Note that in this initial phase of the single view project, we are concerned with moving data from source systems to the single view. Updates to source data will continue to be committed directly to the source systems, and propagated from there to the single view. We have seen customers in more mature phases of single view projects write to the single view, and then propagate updates back to the source systems, which serve as systems of record. This process is beyond the scope of this initial phase.

Standardization

In a perfect world, an entity’s data would be consistently represented across multiple systems. In the real world, however, this is rarely the case. Instead, the same attributes are often captured differently in each system, described by different field names and stored as different data types. To better understand the challenges, take the example below. We are attempting to build a single view of our frequent travelers, with data currently strewn across our hotel, flight, and car reservation systems. Each system uses different field names and data types to represent the same customer information.

Raw Data

Figure 2: The name’s Bond….oh hang on, it might be Bind

During the load phase, we need to transform the data into the standardized formats defined during the design of the single view data model. This standardized format makes it much simpler to query, compare, and sort our data.

Step 7: Match, Merge, and Reconcile

Even after standardizing divergent field names and data types during the data load, inconsistencies can often exist in the data itself. Accurately merging disparate records is one the toughest challenges in building a single view. The good news is that MongoDB has developed tools that can assist in this process.

Looking again at our frequent traveler example above, we can see that the customer names are slightly different. These variances in the first and last names would result in storing three separate customer records, rather than aggregating the data into our desired single view.

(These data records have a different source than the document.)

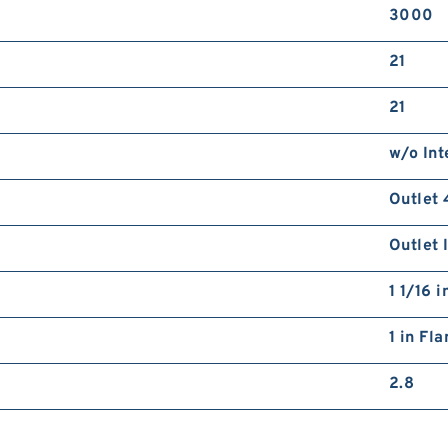
3000
21
21
w/o Int
Outlet 
Outlet 
1 1/16 
1 in Fl
2.8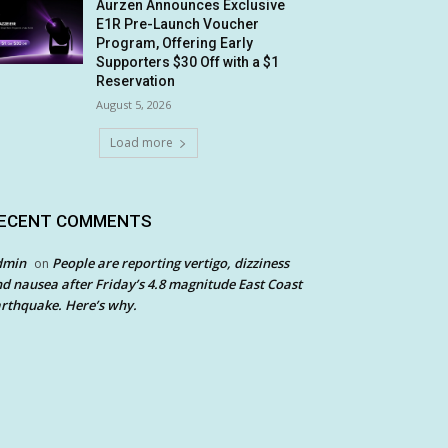
Aurzen Announces Exclusive
E1R Pre-Launch Voucher
Program, Offering Early
Supporters $30 Off with a $1
Reservation
August 5, 2026
Load more
ECENT COMMENTS
dmin
People are reporting vertigo, dizziness
on
d nausea after Friday’s 4.8 magnitude East Coast
rthquake. Here’s why.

It is not practical, or necessary, to compare each customer record to every other customer record loaded from the source systems. Instead, we can use a grouping function to cluster records with similar matching attributes. This should be executed as an iterative process:

  1. Start by matching records against unique, authoritative attributes, for example by email address or credit card number;
  2. Group remaining records by matching combinations of attributes – for example a last_name, date_of_birth, and zip_code triple;
  3. Finally, we can apply fuzzy matching algorithms such as Levenshtein distance, cosine similarity, and locality sensitive hashing to catch data errors in attributes such as names.

Using the process above, a confidence factor can be applied to each match. For those matches where confidence is high, i.e. 95%+, the records can be automatically merged and written to the authoritative single view. Note that the actual confidence factor can vary by use case, and is often dependent on data quality contained in the source systems. For matches below the desired threshold, the merged record with its conflicting attributes can be written to a pending single view record for manual intervention. Inspecting the record to resolve conflicts might be performed by the data steward, or by the application user when they access the record.

Figure 3:Using MongoDB tools to move from disparate source data to merged and reconciled single view data sets

To assist customers, MongoDB consulting engineers have developed tools to facilitate the process above:

  • A Workers framework that parallelizes document-to-document comparisons. The framework allows long running jobs to be partitioned and run over collections of records, maintaining progress of grouping and matching.
  • A Grouping tool allows records to be clustered based on attribute similarity, using algorithms such as Levenshtein to calculate the distance between different documents, and then single-linkage clustering to create precise matches for merging.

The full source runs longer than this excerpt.